3500.31 – Circle Around Three Squares

Consult the figure below.

We'll design a circle passing through $A$, $B$, $C$, and $D$. Its center $O$ will be on the line $EF$ bisecting the symmetry line of the figure. Its radius will be $x$.

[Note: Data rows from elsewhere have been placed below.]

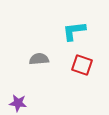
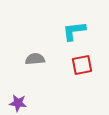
gray semicircle: moved 4 px left
red square: rotated 30 degrees counterclockwise
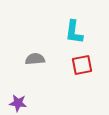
cyan L-shape: moved 1 px down; rotated 75 degrees counterclockwise
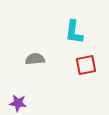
red square: moved 4 px right
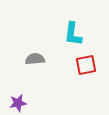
cyan L-shape: moved 1 px left, 2 px down
purple star: rotated 18 degrees counterclockwise
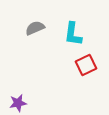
gray semicircle: moved 31 px up; rotated 18 degrees counterclockwise
red square: rotated 15 degrees counterclockwise
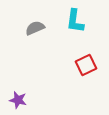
cyan L-shape: moved 2 px right, 13 px up
purple star: moved 3 px up; rotated 24 degrees clockwise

Note that $x$ is the hypotenuse of two right triangles, OEB and OFD. Let OF = $t$. Then $OE = 1 + (1 - t) = 2 - t$. Now $x^2 = t^2 + 1^2$ and $x^2 = (2 – t)^2 + (1/2)^2$

Here we go:

$$\begin{aligned}t^2 + 1 &= 4 - 4t + t^2 + \dfrac{1}{4} \\4t &= 3 + \dfrac{1}{4} \\t &= \dfrac{13}{16}\end{aligned}$$

So, in $\triangle OFD$,

$$\begin{aligned}x^2 &= \left(\dfrac{13}{16}\right)^2 + 1^2 \\[0.5em]&= \dfrac{169}{256} + \dfrac{256}{256} \\[0.5em]&= \dfrac{425}{256} \\[0.5em]&= \dfrac{25\cdot17}{256}\\[0.5em]x &= \dfrac{5\sqrt 17}{16}\end{aligned}$$

We see that $x$ is approximately 1.29, not so very different from answer choice (c), but (d) is exact. Were you to draw the figure with sides of one inch and make a careful measurement you'd get just about an inch and a quarter for the radius.